La délégation, suite aux propos du préfet qui rappelait que ce virus « nous est tombé dessus », a véritablement appuyé sur la responsabilité politique du gouvernement et notoirement du ministre de l’Education Nationale dans la situation actuelle. Comment comprendre les retards accumulés qui perdurent, sur à peu près tous les champs de protection sanitaire. Retards sur l’équipement en masques, en test, en vaccins, en capteurs CO2, sur les recrutements supplémentaires. « Ce virus nous est tombé dessus » il y a maintenant deux ans, et les organisations syndicales ont depuis ces deux ans produit des argumentaires étayés scientifiquement, administrativement, ont sonné nombre d’alarmes, sans jamais avoir été entendues. L’argument de l’urgence n’est plus entendable.

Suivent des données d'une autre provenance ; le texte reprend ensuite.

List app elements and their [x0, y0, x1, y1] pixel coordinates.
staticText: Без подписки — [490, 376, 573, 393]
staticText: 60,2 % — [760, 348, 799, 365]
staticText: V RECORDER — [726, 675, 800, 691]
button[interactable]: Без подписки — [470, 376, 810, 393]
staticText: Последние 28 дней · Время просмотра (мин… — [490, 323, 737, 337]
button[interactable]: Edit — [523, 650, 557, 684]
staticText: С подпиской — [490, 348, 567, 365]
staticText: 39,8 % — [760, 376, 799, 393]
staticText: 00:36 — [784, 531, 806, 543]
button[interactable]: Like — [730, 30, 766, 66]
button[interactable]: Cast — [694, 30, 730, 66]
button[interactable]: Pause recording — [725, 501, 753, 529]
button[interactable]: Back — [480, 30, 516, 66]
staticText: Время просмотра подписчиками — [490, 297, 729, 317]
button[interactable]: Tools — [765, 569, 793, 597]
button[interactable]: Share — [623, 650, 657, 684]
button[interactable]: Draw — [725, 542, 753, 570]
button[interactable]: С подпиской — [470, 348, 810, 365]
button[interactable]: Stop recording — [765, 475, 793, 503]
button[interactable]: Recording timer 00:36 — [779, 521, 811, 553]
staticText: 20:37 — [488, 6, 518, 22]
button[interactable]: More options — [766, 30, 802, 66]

La délégation a évoqué la carte scolaire qui s’annonce, avec une balance positive de 3 postes quand il en faudrait tellement plus, notamment en éducation prioritaire. Elle a dénoncé par ailleurs une saignée dans les postes du rural, puisque l’essentiel des fermetures touchent des écoles de ce secteur. Certaines fermetures font passer des écoles de deux classes à une. Le moratoire conquis de haute lutte par la démarche « pas de village sans école » est aujourd’hui remis en cause, et la délégation a exprimé qu’il était aberrant, dans le contexte éducatif, social, sanitaire de procéder ainsi.
Enfin, lorsque le préfet a exprimé que la situation n’était pas hors de contrôle, et que sans la politique menée les choses seraient pires, la délégation a réagi vivement : la réalité c’est qu' »on ne sait plus qui est malade ou pas ». La réalité c’est que des parents mettent à l’école des enfants malades sous pression de leur employeur qui leur impose de venir travailler. La réalité c’est que des adolescent-es (et peut-on en être surpris?) cherchent plutôt à être contaminés pour rester chez eux-elles. La réalité c’est que la contamination est à son comble. Certes, la France est un pays qui a une protection sanitaire importante, produit d’une histoire de luttes et de combats politiques. Mais ce gouvernement, avec une détermination exceptionnelle, et comme d’autres auparavant, détricote cette protection commune assumée par les services publics. Si les choses ne sont pas aussi catastrophiques qu’ailleurs, c’est que cet héritage qu’il liquide pourtant à grands pas existe encore, par l’action des premiers de cordée que sont les agent-es de la fonction publique.
La discussion est restée très courtoise, dans l’écoute mutuelle, mais sans concession.